_Input:_

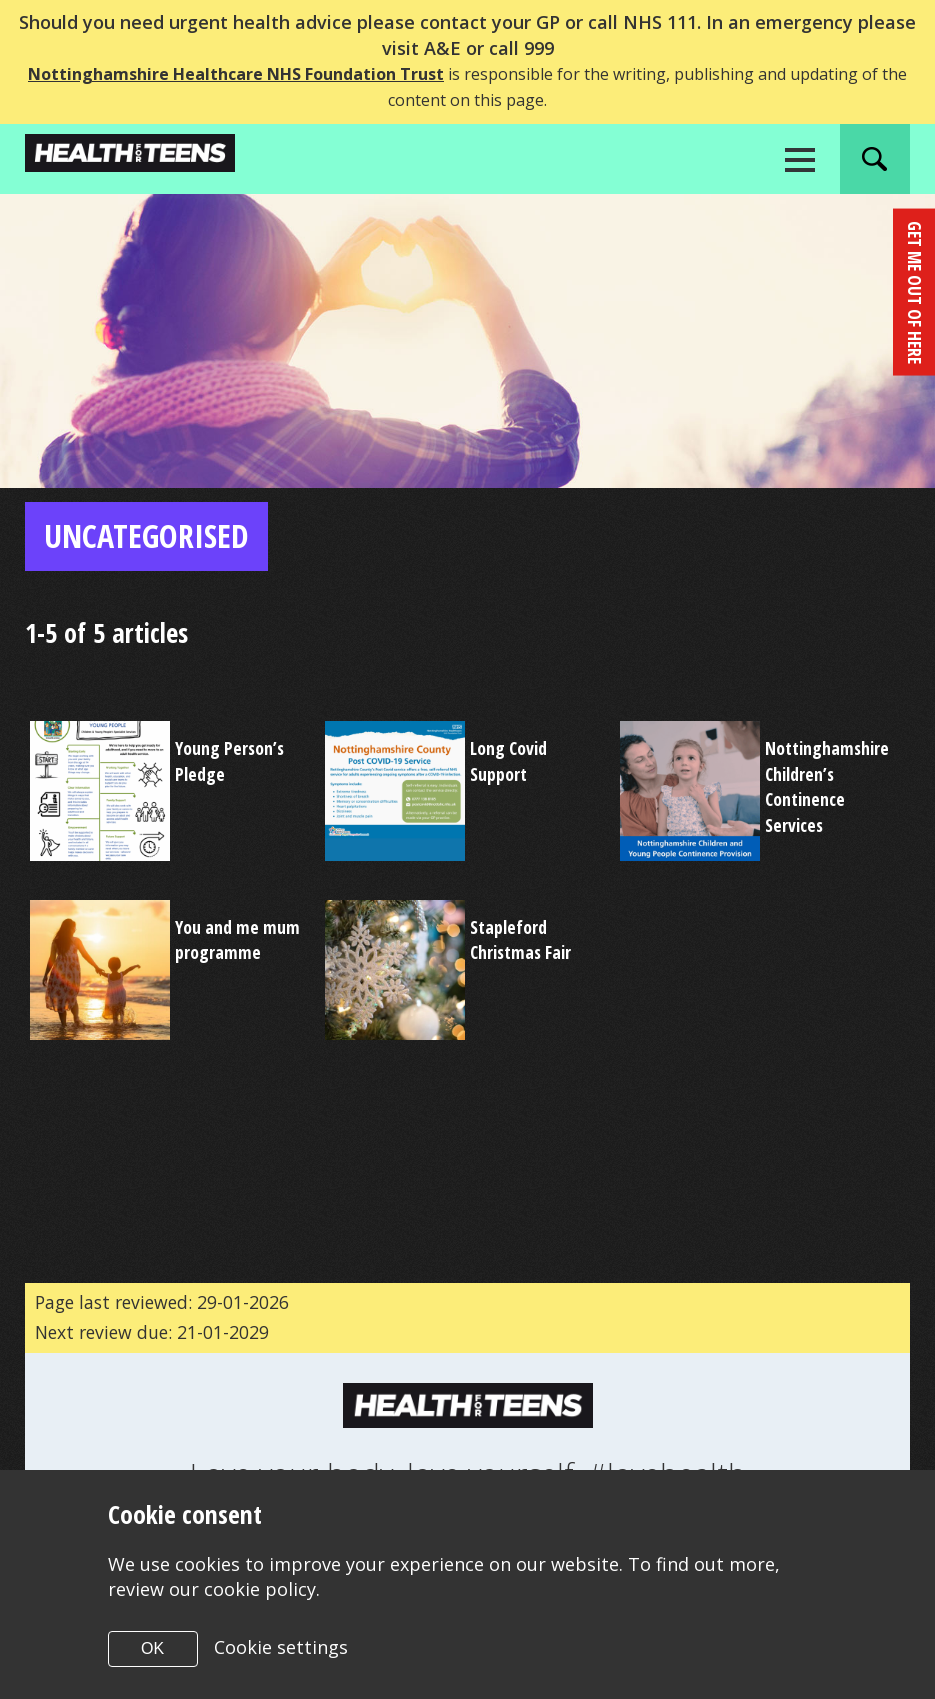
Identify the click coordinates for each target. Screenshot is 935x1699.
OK (152, 1648)
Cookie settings (281, 1647)
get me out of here (914, 289)
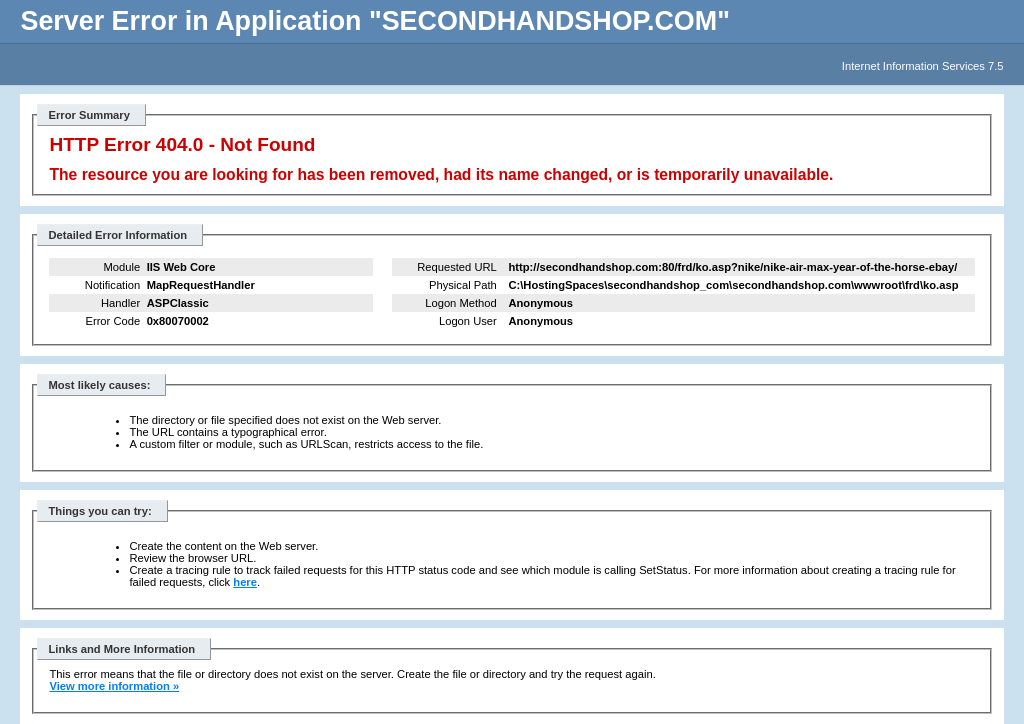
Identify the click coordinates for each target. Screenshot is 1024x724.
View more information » (114, 686)
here (245, 582)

_Your assignment:_
Without including any pictures, repeat the records above exactly.

_Solution:_
Identify the click coordinates for each target. Screenshot is 935x1699.
OK (152, 1648)
Cookie settings (281, 1647)
get me out of here (914, 289)
Identify the click coordinates for each target. Screenshot is 1024x724.
View more information » (114, 686)
here (245, 582)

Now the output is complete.